- Work to complete: A single number is the answer here: how many lines below include "statistique"?

- Data for processing:
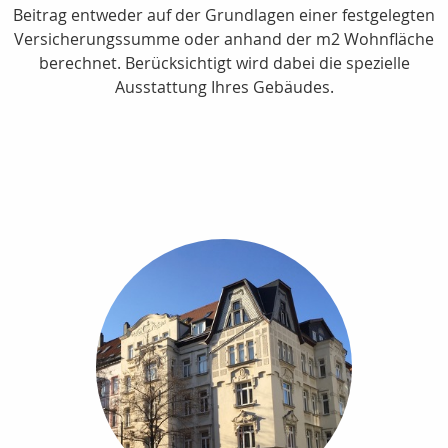
Beitrag entweder auf der Grundlagen einer festgelegten
Versicherungssumme oder anhand der m2 Wohnfläche
berechnet. Berücksichtigt wird dabei die spezielle
Ausstattung Ihres Gebäudes.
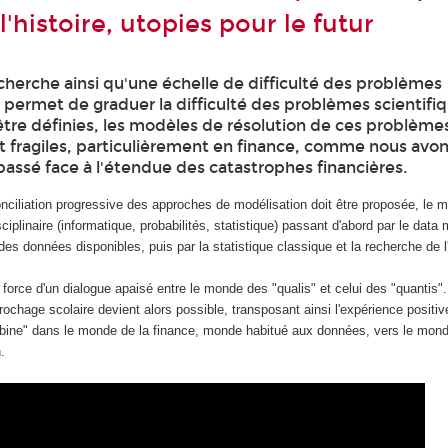
 l'histoire, utopies pour le futur
echerche ainsi qu'une échelle de difficulté des problèmes
i permet de graduer la difficulté des problèmes scientifiq
être définies, les modèles de résolution de ces problème
nt fragiles, particulièrement en finance, comme nous avo
 passé face à l'étendue des catastrophes financières.
onciliation progressive des approches de modélisation doit être proposée, le 
ciplinaire (informatique, probabilités, statistique) passant d'abord par le data
des données disponibles, puis par la statistique classique et la recherche de 
 force d'un dialogue apaisé entre le monde des "qualis" et celui des "quantis".
ochage scolaire devient alors possible, transposant ainsi l'expérience positi
obine" dans le monde de la finance, monde habitué aux données, vers le mon
.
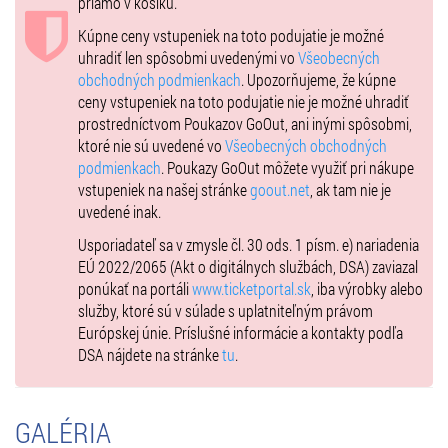
priamo v košíku.
Kúpne ceny vstupeniek na toto podujatie je možné
uhradiť len spôsobmi uvedenými vo
Všeobecných
obchodných podmienkach
. Upozorňujeme, že kúpne
ceny vstupeniek na toto podujatie nie je možné uhradiť
prostredníctvom Poukazov GoOut, ani inými spôsobmi,
ktoré nie sú uvedené vo
Všeobecných obchodných
podmienkach
. Poukazy GoOut môžete využiť pri nákupe
vstupeniek na našej stránke
goout.net
, ak tam nie je
uvedené inak.
Usporiadateľ sa v zmysle čl. 30 ods. 1 písm. e) nariadenia
EÚ 2022/2065 (Akt o digitálnych službách, DSA) zaviazal
ponúkať na portáli
www.ticketportal.sk
, iba výrobky alebo
služby, ktoré sú v súlade s uplatniteľným právom
Európskej únie. Príslušné informácie a kontakty podľa
DSA nájdete na stránke
tu
.
GALÉRIA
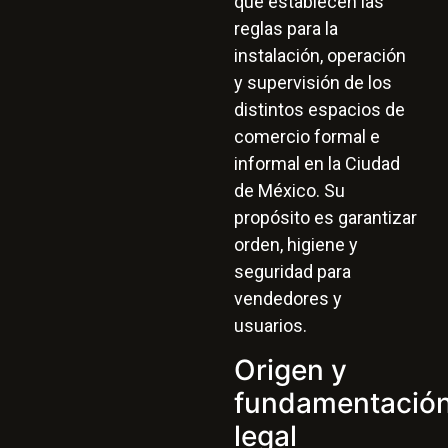
que establecen las
reglas para la
instalación, operación
y supervisión de los
distintos espacios de
comercio formal e
informal en la Ciudad
de México. Su
propósito es garantizar
orden, higiene y
seguridad para
vendedores y
usuarios.
Origen y
fundamentació
legal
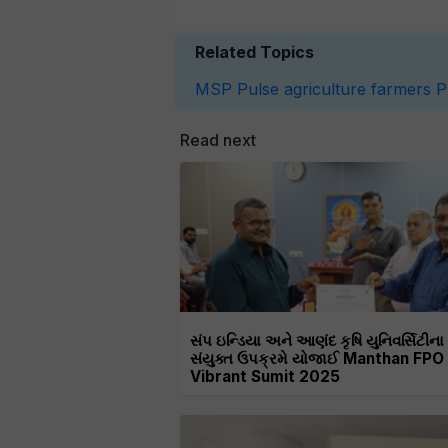
Related Topics
MSP
Pulse
agriculture
farmers
P
Read next
સંપ ઇન્ડિયા અને આણંદ કૃષિ યુનિવર્સિટીના
સંયુક્ત ઉપક્રમે યોજાઈ Manthan FPO
Vibrant Sumit 2025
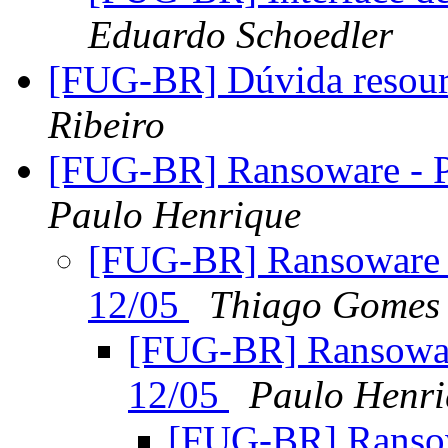
Eduardo Schoedler
[FUG-BR] Dúvida resource 
Ribeiro
[FUG-BR] Ransoware -
Paulo Henrique
[FUG-BR] Ransoware
12/05
Thiago Gomes
[FUG-BR] Ransowa
12/05
Paulo Henri
[FUG-BR] Ranso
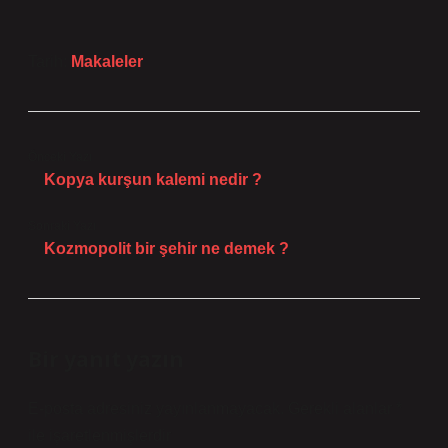
Tarih:
Makaleler
Önceki Yazı
Kopya kurşun kalemi nedir ?
Sonraki Yazı
Kozmopolit bir şehir ne demek ?
Bir yanıt yazın
E-posta adresiniz yayınlanmayacak.
Gerekli alanlar
*
ile işaretlenmişlerdir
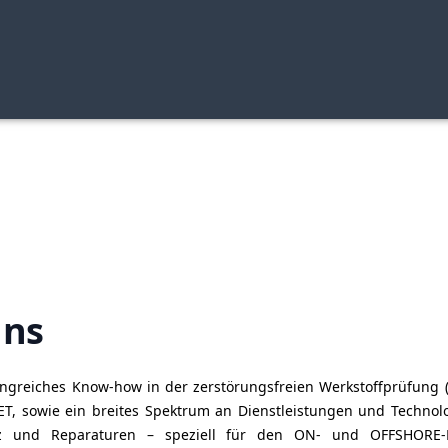
uns
ngreiches Know-how in der zerstörungsfreien Werkstoffprüfung (
ET, sowie ein breites Spektrum an Dienstleistungen und Technol
tz und Reparaturen – speziell für den ON- und OFFSHORE-B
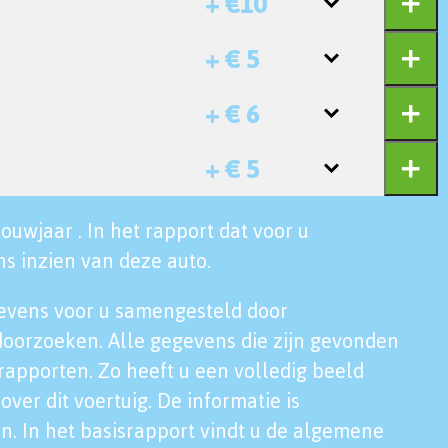
+ €10
+ € 5
+ € 6
+ € 5
ouwjaar . In het rapport dat voor u
s inzien van deze auto.
evens voor u samengesteld door
doorzoeken. Alle gegevens die zijn gevonden
rapporten. Zo heeft u een volledig beeld
over dit voertuig. De informatie is
n. In het basisrapport vindt u de algemene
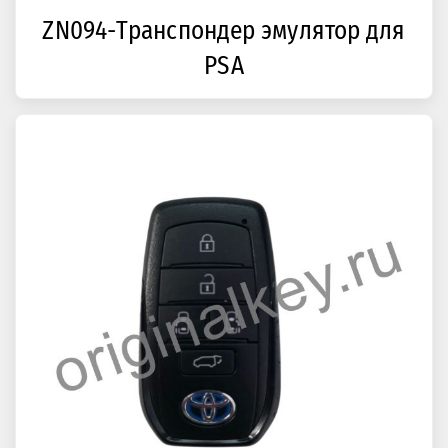
ZN094-Транспондер эмулятор для
PSA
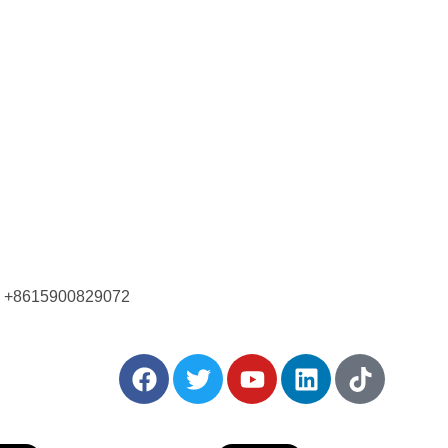
Позвоните нам сейчас!
+8615900829072
ться:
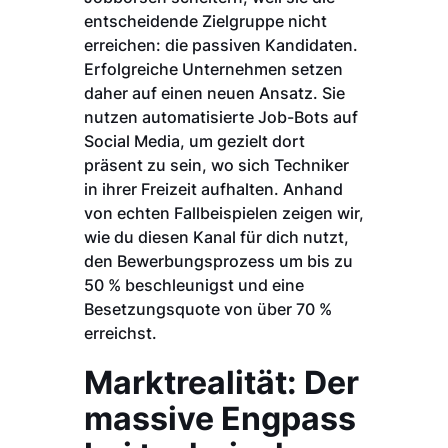
entscheidende Zielgruppe nicht
erreichen: die passiven Kandidaten.
Erfolgreiche Unternehmen setzen
daher auf einen neuen Ansatz. Sie
nutzen automatisierte Job-Bots auf
Social Media, um gezielt dort
präsent zu sein, wo sich Techniker
in ihrer Freizeit aufhalten. Anhand
von echten Fallbeispielen zeigen wir,
wie du diesen Kanal für dich nutzt,
den Bewerbungsprozess um bis zu
50 % beschleunigst und eine
Besetzungsquote von über 70 %
erreichst.
Marktrealität: Der
massive Engpass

- Solved problem: 2